A Keene business was assessed $3,000 in fines by the state labor department last month, less than a week before closing its doors.
Stephen J. Bentley and Tabatha T. Eisner, both of Keene, opened Tillie’s Restaurant and Whiskey Bar on Court Street in April. Bentley said Friday morning they closed the establishment Dec. 22.
“... While we had great reviews from our patrons unfortunately the overall volume of business would not sustain our overhead,” Bentley wrote in a text message.
The N.H. Department of Labor wrapped up a two-month-long inspection into Tillie’s just five days prior to the restaurant closing.
Neither Bentley nor Eisner responded to requests for comment Friday night before press time.
The inspection report, dated Dec. 17, details 75 violations found at the establishment, which employed 12 people.
Thirty-three of the violations involve employee wages. On 22 pay periods, employees were paid late and not on the scheduled payday, according to the report.
Six employees weren’t paid everything they were owed, the report continues, and another five weren’t compensated for short rests. (The U.S. Department of Labor defines a “short rest” as five to 20 minutes and dictates that this must be counted as time worked.)
Attached to the report is a list of 18 employees owed wages, with amounts ranging from $5.54 to more than $700. In total, the employer owed $2,709.43 in back wages. Dated Dec. 14, the list includes instructions for Tillie’s to send checks for the amounts to the Department of Labor within 10 days of receiving the list.
A small part of the owed wages is because of a technicality in state law that says an employee must be compensated for at least two hours of work on a given day.

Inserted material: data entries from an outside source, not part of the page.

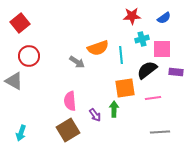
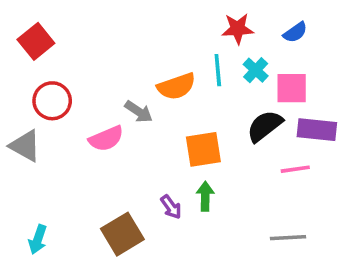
cyan cross: (142, 39) -> (256, 70), turned -32
cyan line: (121, 55) -> (218, 70), moved
purple rectangle: (176, 72) -> (317, 130), size x1.5
orange square: (125, 88) -> (203, 149), moved
pink line: (153, 98) -> (295, 169), moved
pink semicircle: (70, 101) -> (106, 139), moved, turned -108

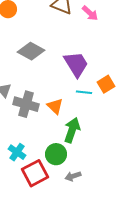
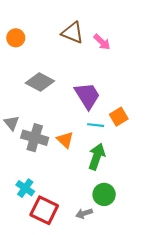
green arrow: (72, 130) -> (97, 157), moved
green circle: (56, 154) -> (104, 194), moved
red square: (35, 173) -> (44, 210), turned -36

Someone may request to leave early due to illness or a family emergency, however, and if they leave after working less than two hours, they must write an explanation and initial it for their file.

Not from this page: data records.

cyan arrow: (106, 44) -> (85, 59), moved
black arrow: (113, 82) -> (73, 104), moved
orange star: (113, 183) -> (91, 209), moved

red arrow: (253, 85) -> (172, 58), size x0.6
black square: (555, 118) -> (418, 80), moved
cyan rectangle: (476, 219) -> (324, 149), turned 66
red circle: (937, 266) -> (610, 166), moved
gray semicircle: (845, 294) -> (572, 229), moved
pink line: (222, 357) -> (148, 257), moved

Because 16 employees weren’t paid the two-hour minimum and didn’t have written explanations for leaving work early, according to the report, that tacks on another 16 violations and additional owed wages.
Among other violations, the report says Tillie’s failed to keep “a true and accurate record of hours worked by employees.” None of the 12 employee files contained written notification of pay period and rate of pay at hiring, as required by state law, according to the report.
Rudolph W. Ogden, deputy commissioner at the N.H. Department of Labor, wrote in an email Friday that the initially assessed penalty for the violations was $3,300, but he added that “the matter has not been concluded as of yet.”